Endlich gefunden
Der 1. FC Nürnberg war nach der Trennung von Jens Bauer im Oktober 2025 lange Zeit auf der Suche nach einem neuen Co-Trainer. Viele Gespräche und Überlegungen führte der FCN in der Zwischenzeit, ehe vor etwa zwei Wochen Vollzug gemeldet werden konnte. „Wir freuen uns, dass er ab sofort Miros Team verstärkt und den Club mit seinen Fähigkeiten weiterbringt“, zeigte sich Sportvorstand Joti Chatzialexiou sehr glücklich über die Verpflichtung von Matthias Kreutzer.
Rollenverteilung
Zunächst wusste Miroslav Klose noch nicht im Detail, inwieweit er die Aufgaben innerhalb des Trainerteams aufteilen möchte. „Das habe ich“, ist mittlerweile ein klares Aufgabenprofil für Kreutzer, der jahrelang für den HSV und auf Schalke tätig war, erstellt. „Aber das will ich nicht sagen“, möchte der Weltmeister von 2014 vor allem dafür sorgen, dass bei Schwächen in einem Teilgebiet nicht ein Einzelner dafür verantwortlich gemacht wird. „Für mich gibt es nur das Trainerteam als Ganzes“, betont er entsprechend das Kollektiv.

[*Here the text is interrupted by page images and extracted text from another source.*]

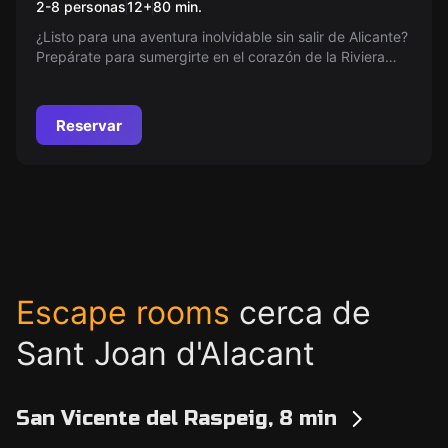
2-8 personas
12
+
80
min.
Kokulkan
¿Listo para una aventura inolvidable sin salir de Alicante?
Prepárate para sumergirte en el corazón de la Riviera
Maya, explorando secretos y misterios ocultos en uno de
los escape rooms más originales. ¡Es hora de desafiar tus
habilidades en este desafío único!
Reservar
Escape rooms
cerca de
Sant Joan d'Alacant
San Vicente del Raspeig, 8 min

Sollte etwas nicht funktionieren, sei zudem er als Cheftrainer derjenige, den die Schuld träfe – zeigt sich der 47-Jährige auch hier als gewohnter Teamplayer.
Boxbesetzung und Standards
„Er hat zum Beispiel in dieser Woche die Boxbesetzung angesprochen“, verrät Nürnbergs Mittelfeldspieler Tom Baack den Einfluss Kreutzers vor dem Spiel gegen den 1. FC Kaiserslautern. Dabei zeigte der neue Co-Trainer Szenen, welche Räume bespielt und belaufen werden müssen. „Das hat gut funktioniert“, zeigte sich Klose explizit zufrieden. „Ich denke, er bringt da nochmal neue Elemente rein, weil er auch ein bisschen Erfahrung hat“, hofft Baack auf weitere Impulse.
Impulse erhofft man sich von Kreutzer auch bei Standardsituationen. „Er fängt jetzt damit die Woche an“, soll sich der 43-Jährige in Zukunft auch um die ruhenden Bälle des Clubs kümmern – was bekanntermaßen schon lange keine Stärke der Franken mehr war.